Now we are told: renounce your victory, make concessions, compromise. With whom? I ask: with whom ought we to compromise? With those wretched groups who have left us or who are making this proposal? But after all we’ve had a full view of them. No one in Russia is with them any longer. A compromise is supposed to be made, as between two equal sides, by the millions of workers and peasants represented in this congress, whom they are ready, not for the first time or the last, to barter away as the bourgeoisie sees fit. No, here no compromise is possible. To those who have left and to those who tell us to do this we must say: you are miserable bankrupts, your role is played out; go where you ought to be: into the dustbin of history!

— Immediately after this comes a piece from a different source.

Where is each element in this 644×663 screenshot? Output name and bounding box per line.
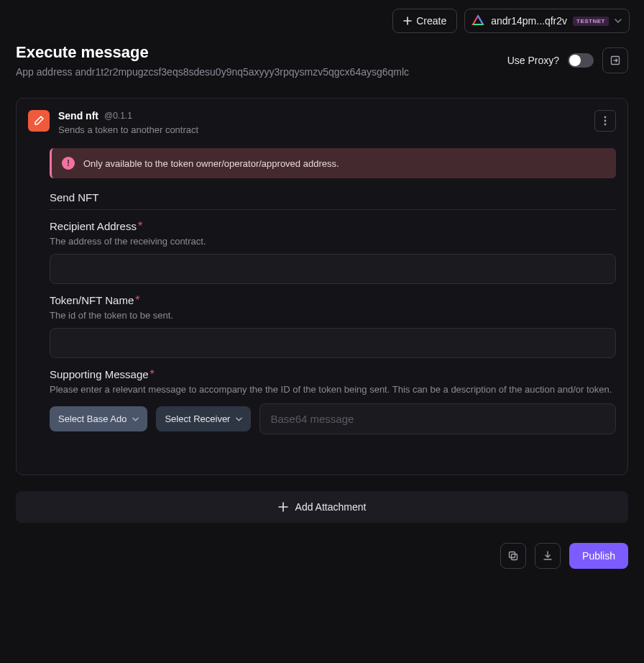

Upon which, Martov stormed out of the room. But into history’s dustbin? Or, I’d contend, into its pantheon of democrats and social prophets?

In the weeks following the November 7 seizure of power, a number of leading Bolsheviks, particularly those close to the nation’s industrial unions, embraced Martov’s recommendation to set up a coalition government, but Lenin and Trotsky’s go-it-alone position prevailed. Martov became a critic of the government for its failure to follow socialist and democratic norms. In January 1918, he spoke at a Trade Union Congress, as Mitchell Cohen documents in the current issue of Dissent, “against the Bolshevik proposition that independent unions were no longer necessary in the ‘proletarian’ state.” A few years later, he answered Lenin’s claim that the Bolsheviks had done nothing more than follow the brave example of the 1871 Paris Communards, of whom Marx heartily approved. Not so, wrote Martov. Unlike the Commune, Russia had no popular elections, it had a political police force, local communities were denied the right to self-government. As Cohen writes, “Martov pointed out that the Bolsheviks repudiated the ‘democratic parliamentarism’ of bourgeois society, but not ‘instruments of state power’—the bureaucracy, the police, and a standing army—to which parliamentarism was a ‘counterweight’ in bourgeois society.”

In 1920, Victor Serge visited Martov, who was then living in Moscow “on the brink of utter destitution in a little room. … He was campaigning for working-class democracy, denouncing the excesses of the Cheka [the predecessor to the KGB] and the Lenin-Trotsky ‘mania for authority.’ He kept saying, ‘Just as though socialism could be instituted by decree, and by shooting people in cellars!’”

“Lenin,” Serge continues, “who was fond of him, protected him against the Cheka, though he quailed before Martov’s sharp criticism.”

Later that year, with many of his comrades imprisoned, in exile, or dead, Martov moved to Berlin. The following year—with the Russian Civil War finally at an end, leaving behind a devastated nation that even its rulers understood was nothing like the socialist experiment they had once envisioned—the notoriously unsentimental Lenin wrote Trotsky that his single greatest regret was “that Martov is not with us. What an amazing comrade he is, what a pure man!” Trotsky wrote back that he missed Martov, too. How much of this sentiment was personal, and how much was a pang of longing for a lost ideal that neither Lenin nor Trotsky could ever express directly or even acknowledge to themselves, we shall never know.

Long plagued by various illnesses, Martov died in Berlin in 1923. As Martov’s health declined, and as Lenin himself lay dying, he instructed the party secretary, Stalin, to forward some funds to Martov so he could receive better medical care. Stalin never did.